**WHAT THE TASK ASKS:**
As the answer, give exactly the lines of the records below from the one with "Aggiornato 8 ago 2026, 14:55" through the one with "पांच साल तक", ends included and pictures left out.

**RECORDED INFORMATION:**
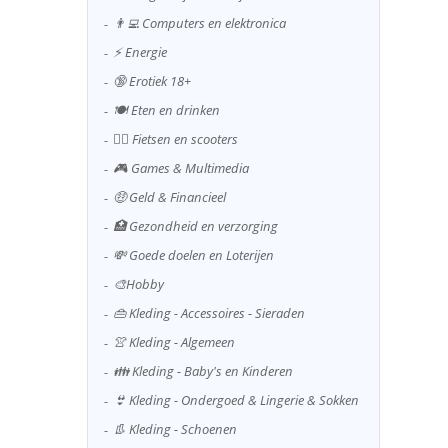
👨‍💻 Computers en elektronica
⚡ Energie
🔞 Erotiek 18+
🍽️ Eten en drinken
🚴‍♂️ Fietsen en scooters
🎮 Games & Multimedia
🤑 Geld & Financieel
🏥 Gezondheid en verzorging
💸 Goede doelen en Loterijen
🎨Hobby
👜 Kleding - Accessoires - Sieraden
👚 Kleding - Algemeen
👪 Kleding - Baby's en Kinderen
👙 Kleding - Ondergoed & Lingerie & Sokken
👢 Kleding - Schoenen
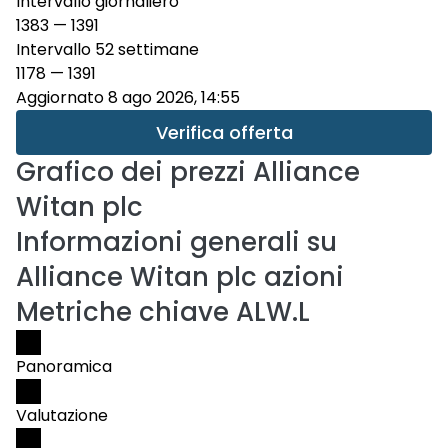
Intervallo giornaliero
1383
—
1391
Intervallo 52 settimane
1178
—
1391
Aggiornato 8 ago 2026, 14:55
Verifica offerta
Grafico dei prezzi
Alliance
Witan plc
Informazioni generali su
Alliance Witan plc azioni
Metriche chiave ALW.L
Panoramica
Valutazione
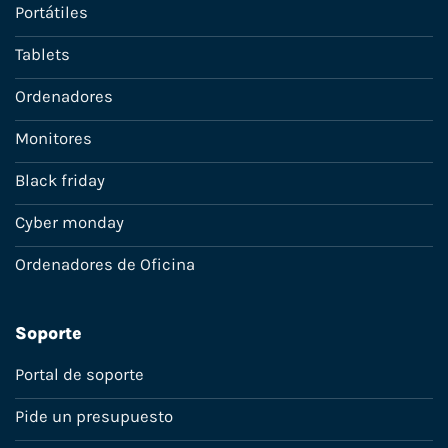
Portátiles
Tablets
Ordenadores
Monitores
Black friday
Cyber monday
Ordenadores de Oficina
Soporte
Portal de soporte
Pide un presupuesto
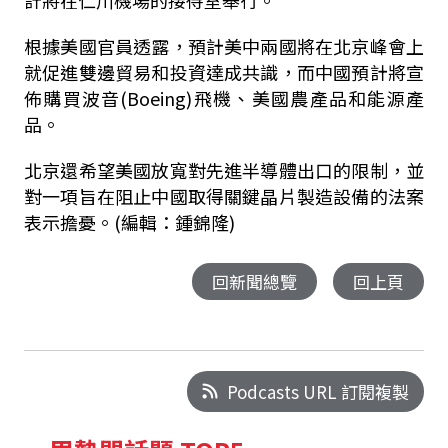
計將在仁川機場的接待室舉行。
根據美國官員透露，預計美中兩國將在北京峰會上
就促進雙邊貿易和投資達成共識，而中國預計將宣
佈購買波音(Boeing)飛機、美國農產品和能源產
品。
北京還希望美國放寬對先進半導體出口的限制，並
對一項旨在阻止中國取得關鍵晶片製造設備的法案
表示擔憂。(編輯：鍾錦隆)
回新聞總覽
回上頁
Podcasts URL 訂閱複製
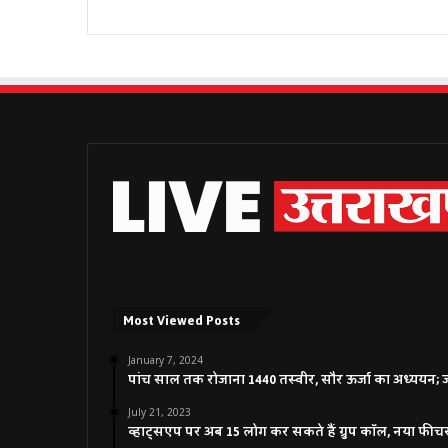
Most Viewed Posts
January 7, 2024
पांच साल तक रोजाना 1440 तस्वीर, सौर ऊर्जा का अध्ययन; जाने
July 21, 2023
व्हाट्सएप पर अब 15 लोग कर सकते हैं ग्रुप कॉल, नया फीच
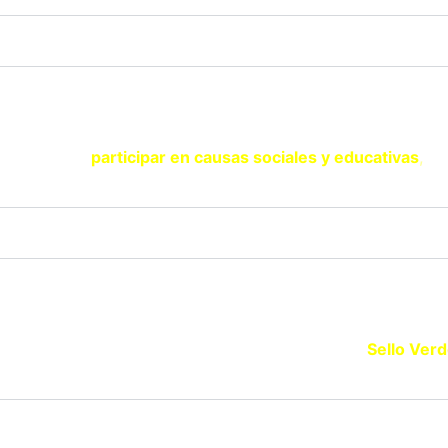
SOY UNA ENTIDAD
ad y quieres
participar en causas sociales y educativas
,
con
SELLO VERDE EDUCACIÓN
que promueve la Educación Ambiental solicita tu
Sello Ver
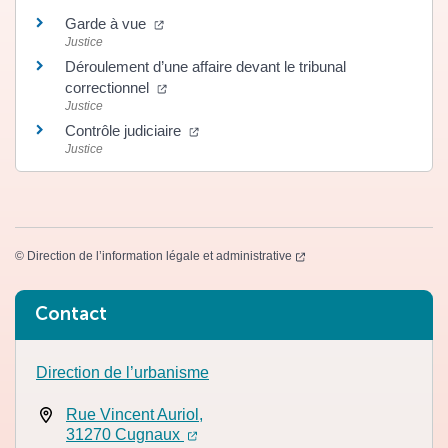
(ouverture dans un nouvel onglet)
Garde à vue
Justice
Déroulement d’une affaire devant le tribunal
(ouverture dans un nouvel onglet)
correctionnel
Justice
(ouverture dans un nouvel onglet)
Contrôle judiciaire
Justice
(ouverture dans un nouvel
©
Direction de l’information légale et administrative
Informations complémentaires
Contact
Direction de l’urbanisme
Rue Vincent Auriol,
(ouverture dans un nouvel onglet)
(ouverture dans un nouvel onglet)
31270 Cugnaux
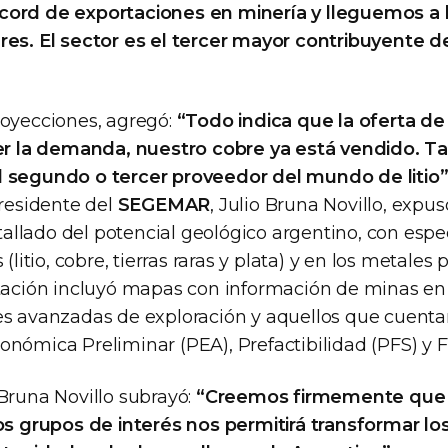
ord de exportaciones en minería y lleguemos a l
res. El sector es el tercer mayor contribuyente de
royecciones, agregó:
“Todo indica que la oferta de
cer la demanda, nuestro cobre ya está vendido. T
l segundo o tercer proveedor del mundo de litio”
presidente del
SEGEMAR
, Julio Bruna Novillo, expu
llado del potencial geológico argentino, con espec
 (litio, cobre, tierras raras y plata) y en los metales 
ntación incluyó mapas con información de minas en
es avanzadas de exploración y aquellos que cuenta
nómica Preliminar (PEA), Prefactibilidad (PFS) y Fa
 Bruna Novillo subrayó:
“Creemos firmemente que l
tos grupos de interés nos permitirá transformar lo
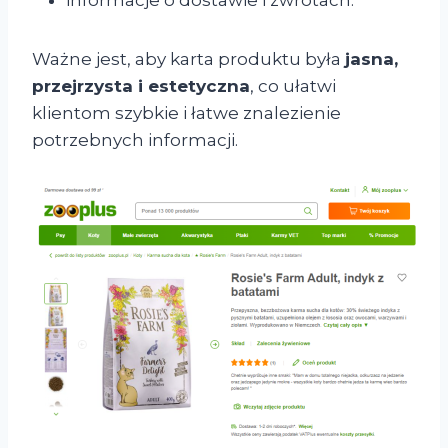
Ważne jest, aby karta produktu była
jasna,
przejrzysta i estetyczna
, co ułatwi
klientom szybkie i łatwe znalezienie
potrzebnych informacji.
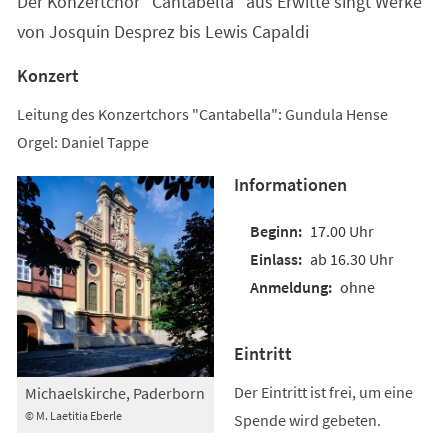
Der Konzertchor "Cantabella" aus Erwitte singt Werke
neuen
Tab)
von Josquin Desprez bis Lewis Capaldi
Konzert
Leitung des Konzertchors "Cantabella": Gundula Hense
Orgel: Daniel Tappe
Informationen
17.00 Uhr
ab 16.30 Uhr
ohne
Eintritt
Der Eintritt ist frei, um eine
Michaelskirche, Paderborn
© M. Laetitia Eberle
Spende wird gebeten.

**PROBLEM SOLUTION:**
Aggiornato 8 ago 2026, 14:55
Verifica offerta
Grafico dei prezzi
Alliance
Witan plc
Informazioni generali su
Alliance Witan plc azioni
Metriche chiave ALW.L
Panoramica
Valutazione
Portátiles
Tablets
Ordenadores
Monitores
Black friday
Cyber monday
Ordenadores de Oficina
Soporte
Portal de soporte
Pide un presupuesto
計將在仁川機場的接待室舉行。
根據美國官員透露，預計美中兩國將在北京峰會上
就促進雙邊貿易和投資達成共識，而中國預計將宣
佈購買波音(Boeing)飛機、美國農產品和能源產
品。
北京還希望美國放寬對先進半導體出口的限制，並
對一項旨在阻止中國取得關鍵晶片製造設備的法案
表示擔憂。(編輯：鍾錦隆)
回新聞總覽
回上頁
Podcasts URL 訂閱複製
Most Viewed Posts
January 7, 2024
पांच साल तक रोजाना 1440 तस्वीर, सौर ऊर्जा का अध्ययन; जाने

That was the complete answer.